Identification of monomers/dimers in whole cell lysate via SDS-PAGE - (Nov/25/2007 )
I was hoping someone can help me out here.
I am planning to perform SDS-PAGE against whole cell lysates (mammalian cels) in order to determine my target protein.
Unfortunately, there is one thing that i need to clear before i can perform the experiment.
The protein that i am working with forms monomers within the cytoplasm but upon ligand binding, it dimerizes and is translocated into the nucleus.
By just treating my cells with the SDS loading buffer, would it be sufficient to lyse both the cell membrane and the nucleus membrane, thus allowing proteins from both the nucleus and cytoplasm to be analyzed? or would it be necessary for me to extract the nucleus from the cytoplasm fraction and analyze the fractions separately?
Thank you in advance.
you are right...SDS will take care of lysing both membranes...you can stick on to that..good luck
better is to subfractionize the cell in membrane fraction and nucleus;
of whole lysate you cannot assign the polypeptides to the subfraction;
are you sure that after separation by SDS-PAGE dimers are still dimerized? better to use native PAGE if it is not the case...
Thanks very much.
I am not really interested in subfractioning my samples cause i already know where they localize within the cell before and after dimerization.
i was just curious whether SDS would take care and lyse both the cellular and nucleic membrane.
In the case of dimerization, i am not very sure.
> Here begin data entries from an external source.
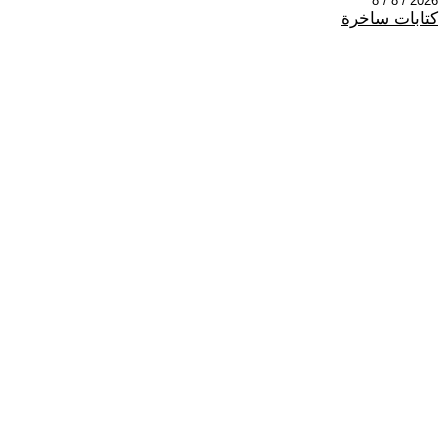
2026 / 8 / 8
كتابات ساخرة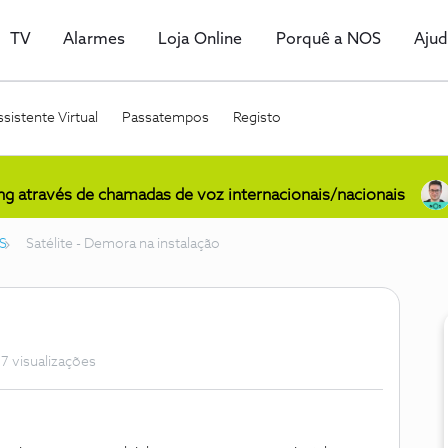
TV
Alarmes
Loja Online
Porquê a NOS
Aju
sistente Virtual
Passatempos
Registo
ing através de chamadas de voz internacionais/nacionais
S
Satélite - Demora na instalação
7 visualizações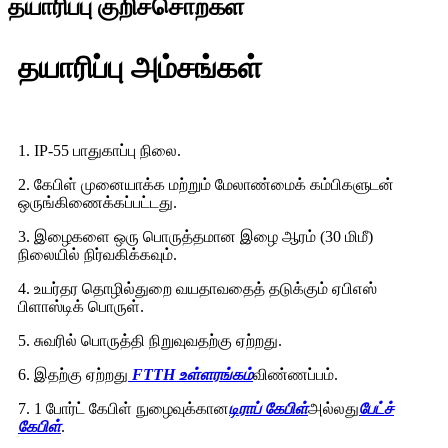
தயாரிப்பு குறிச்சொற்கள்
தயாரிப்பு அம்சங்கள்
1. IP-55 பாதுகாப்பு நிலை.
2. கேபிள் முனையாக்க மற்றும் மேலாண்மைக் கம்பிகளுடன்
ஒருங்கிணைக்கப்பட்டது.
3. இழைகளை ஒரு பொருத்தமான இழை ஆரம் (30 மிமீ)
நிலையில் நிர்வகிக்கவும்.
4. உயர்தர தொழில்துறை வயதாவதைத் தடுக்கும் ஏபிஎஸ்
பிளாஸ்டிக் பொருள்.
5. சுவரில் பொருத்தி நிறுவுவதற்கு ஏற்றது.
6. இதற்கு ஏற்றது
FTTH உள்ளரங்கம்
விண்ணப்பம்.
7. 1 போர்ட் கேபிள் நுழைவுக்கான
டிராப் கேபிள்
அல்லது
பேட்ச்
கேபிள்
.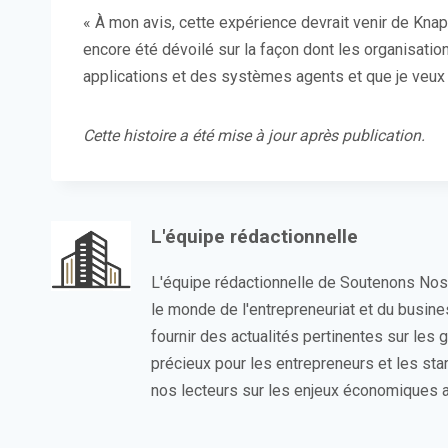
« À mon avis, cette expérience devrait venir de Knapsa
encore été dévoilé sur la façon dont les organisati
applications et des systèmes agents et que je veux ê
Cette histoire a été mise à jour après publication.
L'équipe rédactionnelle
L'équipe rédactionnelle de Soutenons No
le monde de l'entrepreneuriat et du busin
fournir des actualités pertinentes sur les
précieux pour les entrepreneurs et les sta
nos lecteurs sur les enjeux économiques a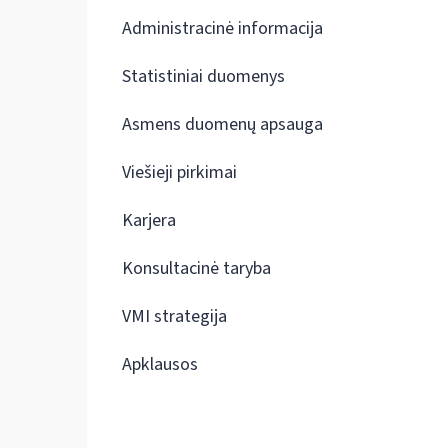
Administracinė informacija
Statistiniai duomenys
Asmens duomenų apsauga
Viešieji pirkimai
Karjera
Konsultacinė taryba
VMI strategija
Apklausos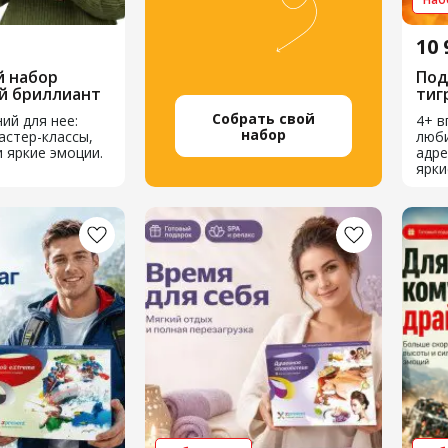
10 
 набор
Под
й бриллиант
тиг
Собрать свой
ий для нее:
4+ в
набор
астер-классы,
люби
 яркие эмоции.
адре
ярки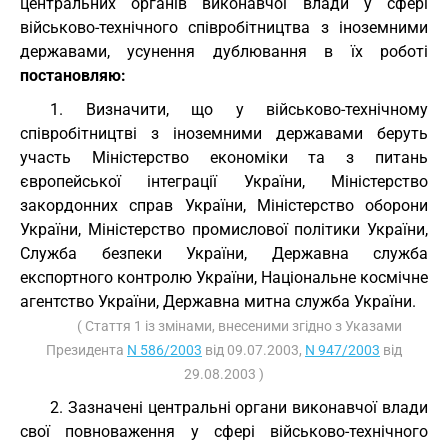
центральних органів виконавчої влади у сфері
військово-технічного співробітництва з іноземними
державами, усунення дублювання в їх роботі
постановляю:
1. Визначити, що у військово-технічному
співробітництві з іноземними державами беруть
участь Міністерство економіки та з питань
європейської інтеграції України, Міністерство
закордонних справ України, Міністерство оборони
України, Міністерство промислової політики України,
Служба безпеки України, Державна служба
експортного контролю України, Національне космічне
агентство України, Державна митна служба України.
( Стаття 1 із змінами, внесеними згідно з Указами
Президента
N 586/2003
від 09.07.2003,
N 947/2003
від
29.08.2003 )
2. Зазначені центральні органи виконавчої влади
свої повноваження у сфері військово-технічного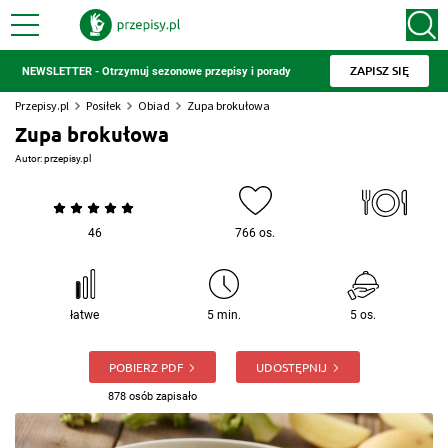
ZAPISZ SIĘ
NEWSLETTER - Otrzymuj sezonowe przepisy i porady
Przepisy.pl
Posiłek
Obiad
Zupa brokułowa
Zupa brokułowa
Autor:
przepisy.pl
46
766 os.
łatwe
5 min.
5 os.
POBIERZ PDF
UDOSTĘPNIJ
878 osób zapisało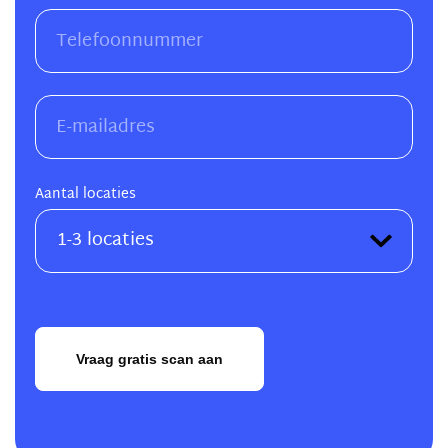
Aantal locaties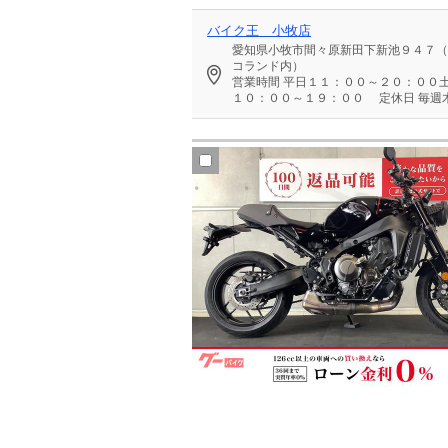
バイク王 小牧店
愛知県小牧市間々原新田下新池９４７（
コランド内）
営業時間
平日１１：００～２０：００
１０：００～１９：００
定休日
毎週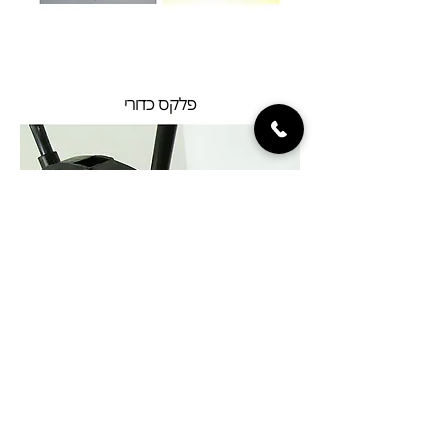
פלקס כדורי
X באנר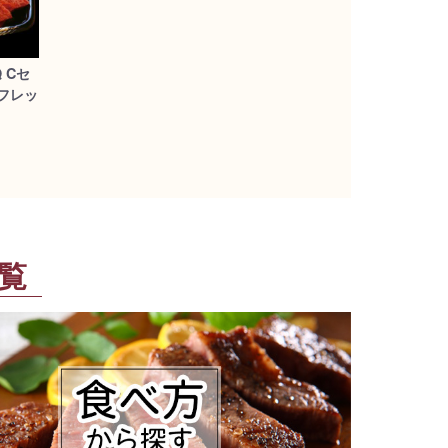
 Cセ
フレッ
覧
I have read in the topics within the forum regarding native-PAGE but i understand that its difficult to actually tell the real size of my target protein.
Although i mentioned that the protein exists as a monomer prior to dimerization, but as a monomer, it binds to other proteins (to form a complex) to maintain their stability within the cytoplasm.
I don't really know the size of the monomer complex, so i can't really tell whether its my target protein or not.
That is why i though that SDS-PAGE would be the most effective way to determine my protein dimerization.
To look at dimerization via SDS-PAGE, I came up with some thoughts including:
1. Removing the sulfide bond treatment agents such as BME or DTT within my sample buffer.
2. Not to boil my samples as not to break the Van-der Waals bonds among the dimers.
I've actually not tried them out yet but hope to get some results out soon.
Any additional suggestions would help.
Anyway, thanks again for the advice.
I'll try working it out and see whether i get any promising results.